--- START ---
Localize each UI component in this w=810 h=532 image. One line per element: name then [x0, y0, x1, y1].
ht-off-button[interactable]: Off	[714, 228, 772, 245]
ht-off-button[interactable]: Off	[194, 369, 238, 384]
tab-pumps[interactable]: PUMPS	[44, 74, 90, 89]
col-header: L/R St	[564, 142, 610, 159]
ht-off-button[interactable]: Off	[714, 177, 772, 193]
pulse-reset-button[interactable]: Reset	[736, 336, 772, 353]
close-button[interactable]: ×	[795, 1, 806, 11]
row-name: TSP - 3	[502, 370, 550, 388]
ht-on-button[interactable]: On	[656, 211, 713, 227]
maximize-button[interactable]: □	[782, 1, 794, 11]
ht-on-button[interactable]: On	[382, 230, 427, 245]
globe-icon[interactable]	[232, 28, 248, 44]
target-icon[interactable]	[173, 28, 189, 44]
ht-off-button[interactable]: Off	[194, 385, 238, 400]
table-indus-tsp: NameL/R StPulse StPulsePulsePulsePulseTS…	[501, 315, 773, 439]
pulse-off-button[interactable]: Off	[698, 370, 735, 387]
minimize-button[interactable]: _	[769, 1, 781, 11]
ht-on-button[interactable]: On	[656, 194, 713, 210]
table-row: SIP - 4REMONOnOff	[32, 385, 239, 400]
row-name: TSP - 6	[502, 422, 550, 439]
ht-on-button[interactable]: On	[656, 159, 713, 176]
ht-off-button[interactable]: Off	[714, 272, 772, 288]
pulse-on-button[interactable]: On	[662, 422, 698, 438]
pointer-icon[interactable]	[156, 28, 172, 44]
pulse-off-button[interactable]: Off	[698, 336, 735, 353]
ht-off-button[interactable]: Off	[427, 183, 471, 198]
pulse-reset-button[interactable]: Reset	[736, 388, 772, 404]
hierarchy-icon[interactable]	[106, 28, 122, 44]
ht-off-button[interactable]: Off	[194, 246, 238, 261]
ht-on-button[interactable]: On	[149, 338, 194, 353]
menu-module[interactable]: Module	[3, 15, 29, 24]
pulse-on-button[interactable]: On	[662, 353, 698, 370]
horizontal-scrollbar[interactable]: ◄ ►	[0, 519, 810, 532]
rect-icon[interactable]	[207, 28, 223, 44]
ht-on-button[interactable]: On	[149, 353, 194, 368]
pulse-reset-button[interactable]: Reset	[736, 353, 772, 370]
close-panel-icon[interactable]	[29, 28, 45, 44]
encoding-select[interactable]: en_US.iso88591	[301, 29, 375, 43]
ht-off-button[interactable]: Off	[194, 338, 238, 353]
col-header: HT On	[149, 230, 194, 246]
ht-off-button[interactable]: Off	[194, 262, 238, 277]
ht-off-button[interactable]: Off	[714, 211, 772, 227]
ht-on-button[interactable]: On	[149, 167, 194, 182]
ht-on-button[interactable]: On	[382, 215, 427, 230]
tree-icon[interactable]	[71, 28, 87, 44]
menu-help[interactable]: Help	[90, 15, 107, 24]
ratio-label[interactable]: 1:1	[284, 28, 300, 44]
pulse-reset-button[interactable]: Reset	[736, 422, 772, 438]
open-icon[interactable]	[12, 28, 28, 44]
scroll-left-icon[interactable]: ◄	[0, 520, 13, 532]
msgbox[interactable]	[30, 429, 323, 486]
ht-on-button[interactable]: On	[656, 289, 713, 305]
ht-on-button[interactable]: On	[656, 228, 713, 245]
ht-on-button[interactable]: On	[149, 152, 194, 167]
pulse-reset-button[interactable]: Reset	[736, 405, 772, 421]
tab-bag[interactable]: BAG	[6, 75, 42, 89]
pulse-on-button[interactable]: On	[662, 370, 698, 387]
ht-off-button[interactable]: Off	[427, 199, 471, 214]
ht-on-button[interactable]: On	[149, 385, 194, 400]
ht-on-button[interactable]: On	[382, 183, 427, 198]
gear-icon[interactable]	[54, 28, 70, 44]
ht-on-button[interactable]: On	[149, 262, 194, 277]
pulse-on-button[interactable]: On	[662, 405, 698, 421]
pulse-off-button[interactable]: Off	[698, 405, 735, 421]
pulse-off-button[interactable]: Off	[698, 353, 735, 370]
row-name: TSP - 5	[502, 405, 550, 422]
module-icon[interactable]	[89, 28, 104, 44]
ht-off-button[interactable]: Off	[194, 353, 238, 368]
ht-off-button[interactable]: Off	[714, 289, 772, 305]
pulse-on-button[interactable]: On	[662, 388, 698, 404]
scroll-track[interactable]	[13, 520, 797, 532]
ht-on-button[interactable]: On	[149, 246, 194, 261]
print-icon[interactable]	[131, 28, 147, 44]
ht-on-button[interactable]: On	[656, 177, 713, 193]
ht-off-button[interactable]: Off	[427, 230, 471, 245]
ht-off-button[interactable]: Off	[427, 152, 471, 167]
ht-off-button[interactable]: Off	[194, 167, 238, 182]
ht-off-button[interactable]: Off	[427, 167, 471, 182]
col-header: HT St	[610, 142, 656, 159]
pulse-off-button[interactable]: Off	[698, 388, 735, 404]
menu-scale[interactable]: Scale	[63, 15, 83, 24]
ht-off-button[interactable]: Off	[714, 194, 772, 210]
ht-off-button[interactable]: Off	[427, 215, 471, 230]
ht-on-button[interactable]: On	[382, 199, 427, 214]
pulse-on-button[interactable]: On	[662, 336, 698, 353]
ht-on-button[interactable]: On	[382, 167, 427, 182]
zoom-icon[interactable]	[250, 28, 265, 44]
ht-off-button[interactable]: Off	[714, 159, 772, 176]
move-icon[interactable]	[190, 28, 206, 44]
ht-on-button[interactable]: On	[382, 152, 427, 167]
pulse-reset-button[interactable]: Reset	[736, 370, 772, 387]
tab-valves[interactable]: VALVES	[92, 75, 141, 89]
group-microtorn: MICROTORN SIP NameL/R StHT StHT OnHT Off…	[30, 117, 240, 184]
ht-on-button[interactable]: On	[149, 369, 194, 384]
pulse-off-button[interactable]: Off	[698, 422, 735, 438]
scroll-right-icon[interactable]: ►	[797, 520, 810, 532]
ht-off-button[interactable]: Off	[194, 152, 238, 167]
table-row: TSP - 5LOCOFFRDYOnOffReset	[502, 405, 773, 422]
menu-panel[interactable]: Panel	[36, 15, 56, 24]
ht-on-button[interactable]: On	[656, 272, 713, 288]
--- END ---
Provide every line from the material that contains the word "close".

close-button[interactable]: ×	[795, 1, 806, 11]
close-panel-icon[interactable]	[29, 28, 45, 44]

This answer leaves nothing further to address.